▶ [TASK]
Leaving out any pictures, print the entries that follow exactly as they stand.

▶ [DATA SHOWN]
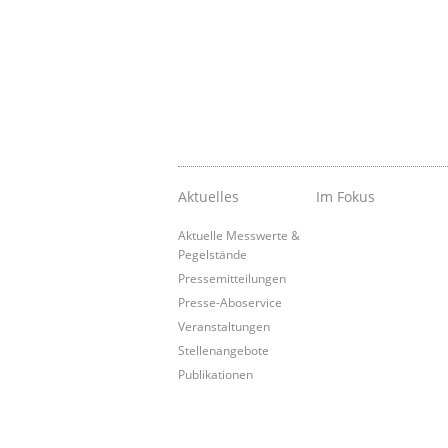
Aktuelles
Im Fokus
Aktuelle Messwerte &
Pegelstände
Pressemitteilungen
Presse-Aboservice
Veranstaltungen
Stellenangebote
Publikationen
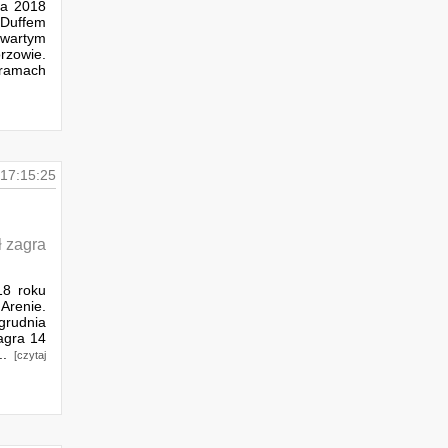
ca 2018
 Duffem
wartym
zowie.
ramach
17:15:25
ł zagra
18 roku
Arenie.
grudnia
agra 14
...
[czytaj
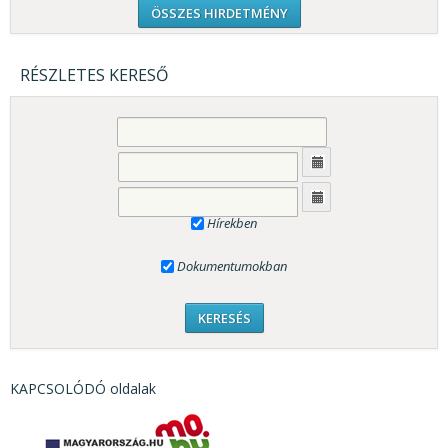
ÖSSZES HIRDETMÉNY
RÉSZLETES KERESŐ
Hírekben
Dokumentumokban
KAPCSOLÓDÓ oldalak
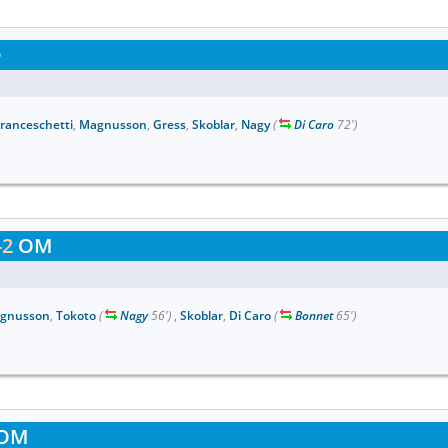
e
Franceschetti
,
Magnusson
,
Gress
,
Skoblar
,
Nagy
(
Di Caro
72')
-2
OM
gnusson
,
Tokoto
(
Nagy
56')
,
Skoblar
,
Di Caro
(
Bonnet
65')
OM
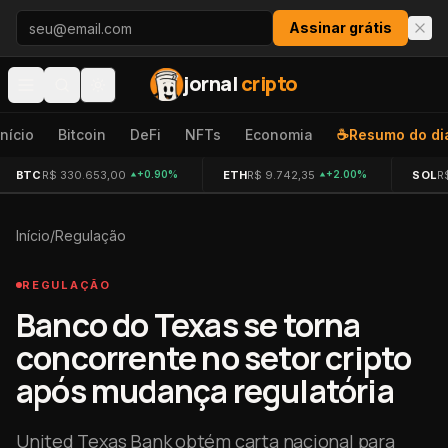
Pular para o conteúdo
Assinar grátis
jornal
cripto
Início
Bitcoin
DeFi
NFTs
Economia
☕
Resumo do di
BTC
R$ 330.653,00
ETH
R$ 9.742,35
SOL
R
+0.90%
+2.00%
Início
/
Regulação
REGULAÇÃO
Banco do Texas se torna
concorrente no setor cripto
após mudança regulatória
United Texas Bank obtém carta nacional para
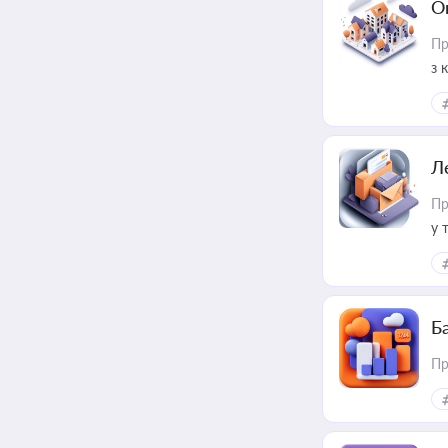
О
Пр
з 
ме
пр
Л
Пр
у 
ри
Ба
Пр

▶ [WRITTEN ANSWER]
Aktuelles
Im Fokus
Aktuelle Messwerte &
Pegelstände
Pressemitteilungen
Presse-Aboservice
Veranstaltungen
Stellenangebote
Publikationen
ca 2018
 Duffem
wartym
zowie.
ramach
17:15:25
ł zagra
18 roku
Arenie.
grudnia
agra 14
...
[czytaj
ÖSSZES HIRDETMÉNY
RÉSZLETES KERESŐ
Hírekben
Dokumentumokban
KAPCSOLÓDÓ oldalak
e
Franceschetti
,
Magnusson
,
Gress
,
Skoblar
,
Nagy
(
Di Caro
72')
-2
OM
gnusson
,
Tokoto
(
Nagy
56')
,
Skoblar
,
Di Caro
(
Bonnet
65')
OM
Pular para o conteúdo
Assinar grátis
jornal
cripto
Início
Bitcoin
DeFi
NFTs
Economia
☕
Resumo do di
BTC
R$ 330.653,00
ETH
R$ 9.742,35
SOL
R
+0.90%
+2.00%
Início
/
Regulação
REGULAÇÃO
Banco do Texas se torna
concorrente no setor cripto
após mudança regulatória
United Texas Bank obtém carta nacional para
О
Пр
з 
ме
пр
Л
Пр
у 
ри
Ба
Пр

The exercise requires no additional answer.